[Collected data entries]

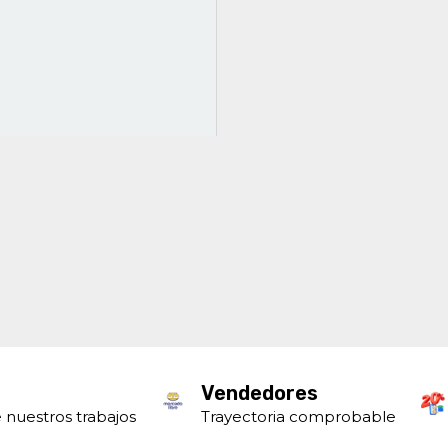
Vendedores
 nuestros trabajos
Trayectoria comprobable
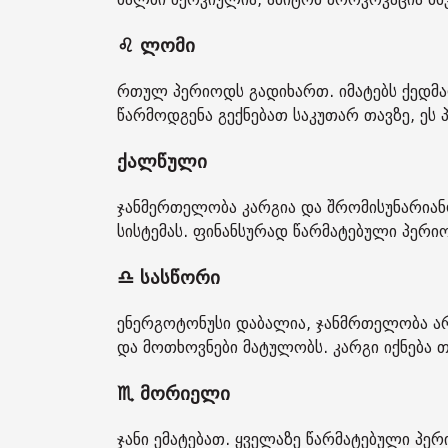
♌ ლომი
რთულ პერიოდს გადიხართ. იმატებს ქედმ
წარმოდგენა გექნებათ საკუთარ თავზე, ეს
ქალწული
ჯანმერთელობა კარგია და შრომისუნარიან
სისტემას. ფინანსურად წარმატებული პერი
♎ სასწორი
ენერგოტონუსი დაბალია, ჯანმრთელობა ა
და მოთხოვნები მატულობს. კარგი იქნება თ
♏ მორიელი
ჯანი ემატებათ. ყველაზე წარმატებული პერ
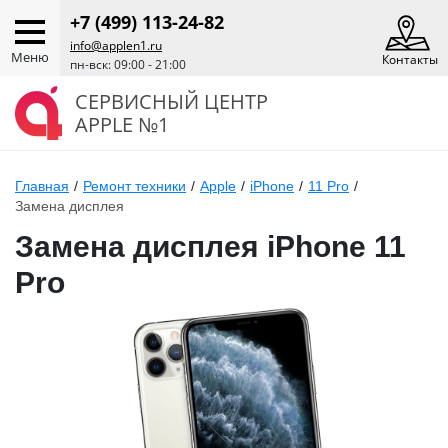
+7 (499) 113-24-82
info@applen1.ru
Меню
Контакты
пн-вск: 09:00 - 21:00
СЕРВИСНЫЙ ЦЕНТР
APPLE №1
Главная
/
Ремонт техники
/
Apple
/
iPhone
/
11 Pro
/
Замена дисплея
Замена дисплея iPhone 11
Pro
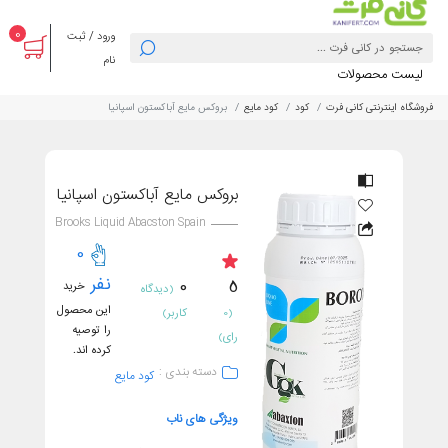
0
ورود / ثبت
نام
لیست محصولات
فروشگاه اینترنتی کانی فرت
کود
کود مایع
بروکس مایع آباکستون اسپانیا
بروکس مایع آباکستون اسپانیا
Brooks Liquid Abacston Spain
0
نفر
0
5
خرید
(دیدگاه
این محصول
(0
کاربر)
را توصیه
رای)
کرده اند.
دسته بندی :
کود مایع
ویژگی های ناب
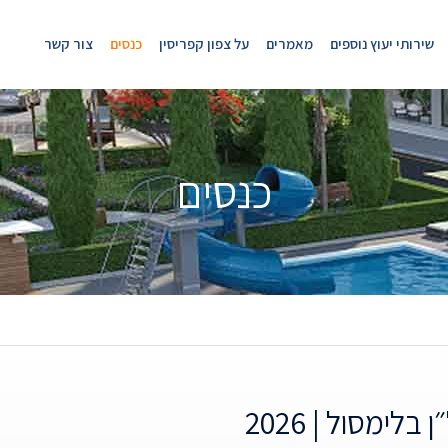
שירותי יעוץ נוספים
מאמרים
על צפון קפריסין
כנסים
צור קשר
כנסים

# WORK TO BE COMPLETED:
Copy each line of the data above that holds "წარმატებული".

# RESPONSE AREA:
სისტემას. ფინანსურად წარმატებული პერი
ჯანი ემატებათ. ყველაზე წარმატებული პერ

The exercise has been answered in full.